TASK OBJECTIVE: Reproduce exactly the lines from the one that holds "Identify the location of Stylized." through the last line of the entries, both ends included, but not the pictures.

# # # # #

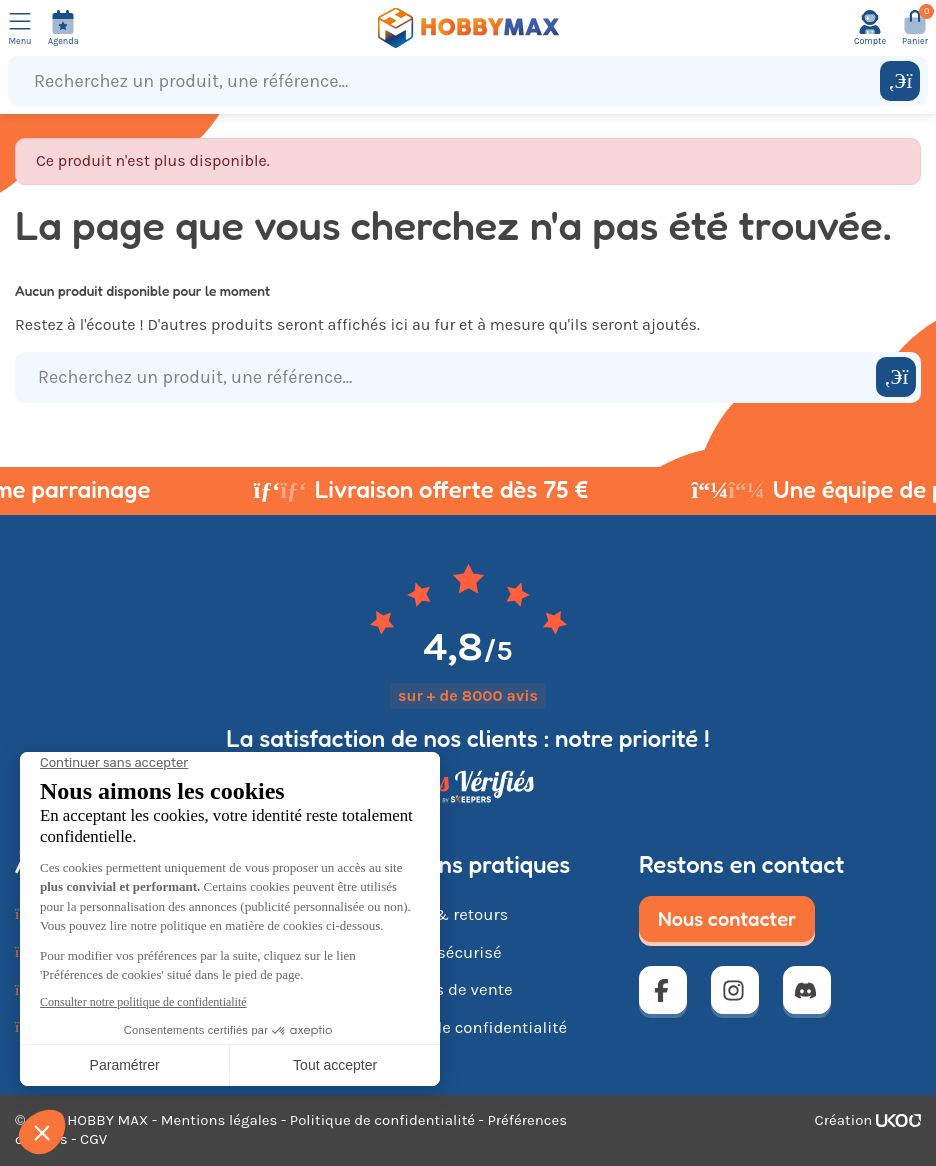 The width and height of the screenshot is (936, 1166). What do you see at coordinates (468, 28) in the screenshot?
I see `[Retour à la page d'accueil]` at bounding box center [468, 28].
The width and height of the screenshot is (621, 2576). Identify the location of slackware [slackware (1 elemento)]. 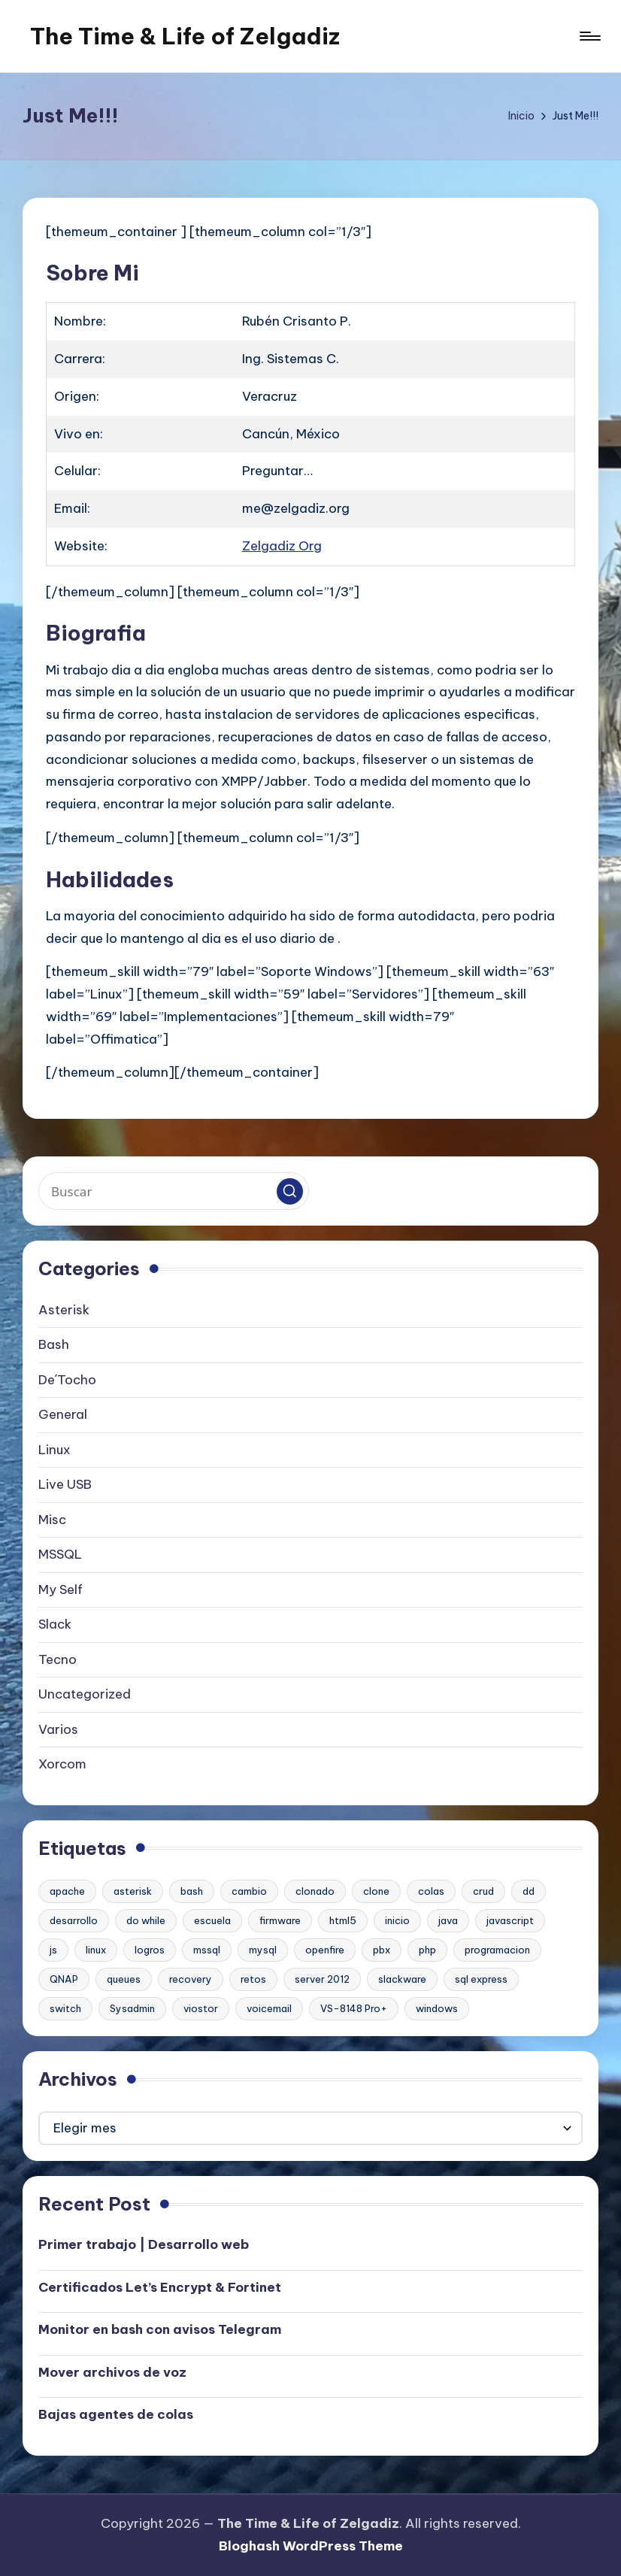
(402, 1979).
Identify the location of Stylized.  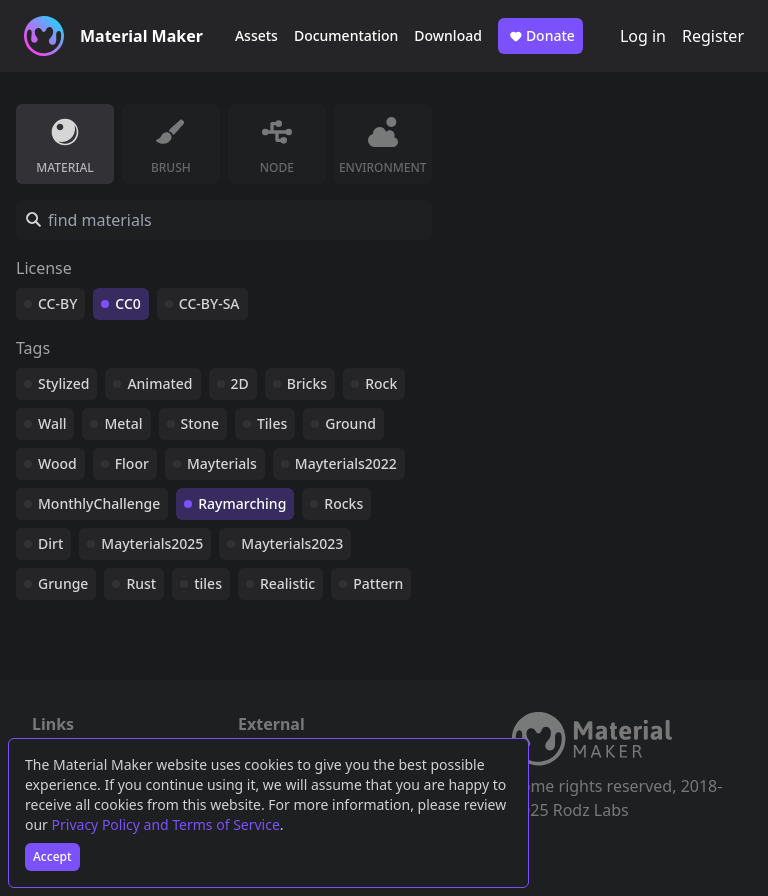
(63, 383).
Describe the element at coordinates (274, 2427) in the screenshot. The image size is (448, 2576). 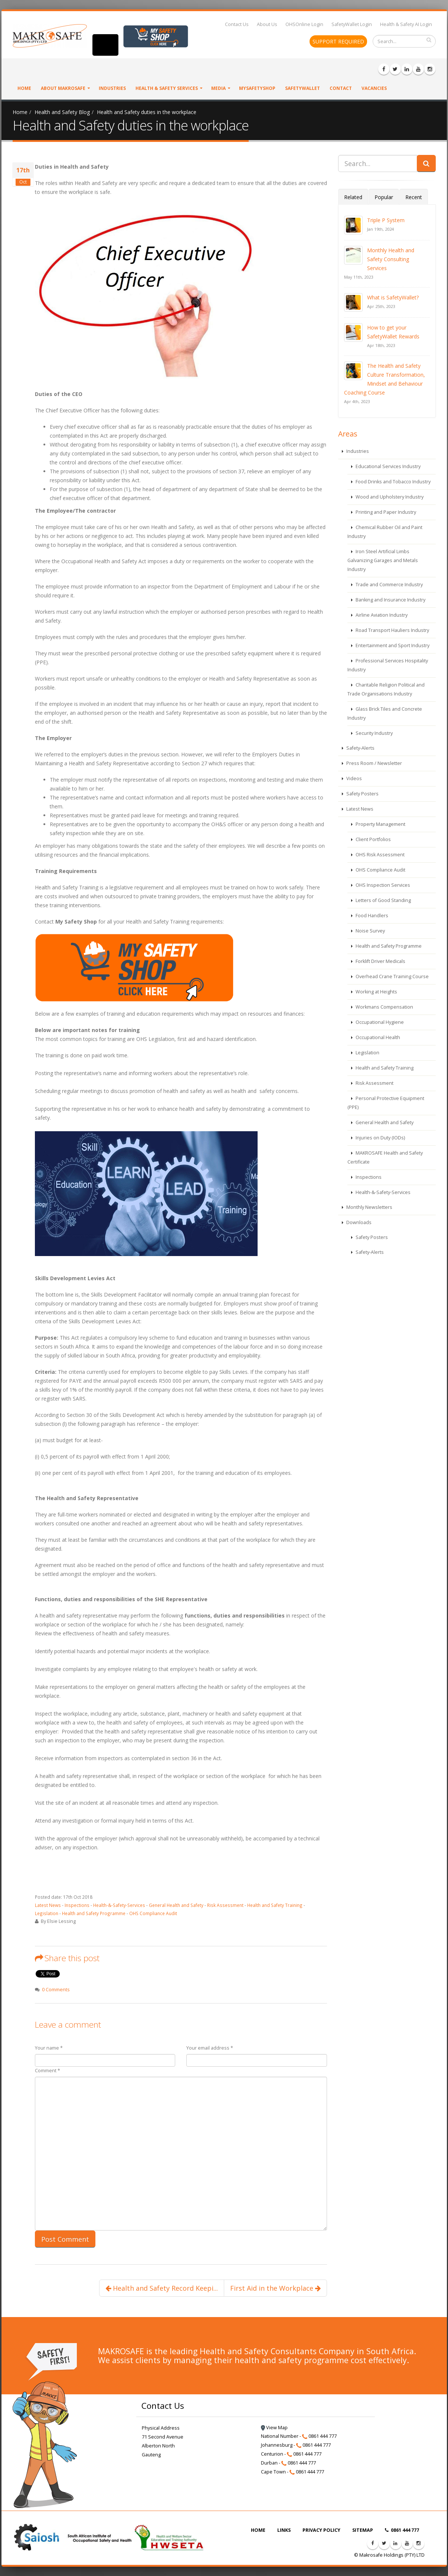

# # # # #

EXERCISE RESULT:
Identify the location of Stylized.  
(63, 383).
Describe the element at coordinates (274, 2427) in the screenshot. The image size is (448, 2576). 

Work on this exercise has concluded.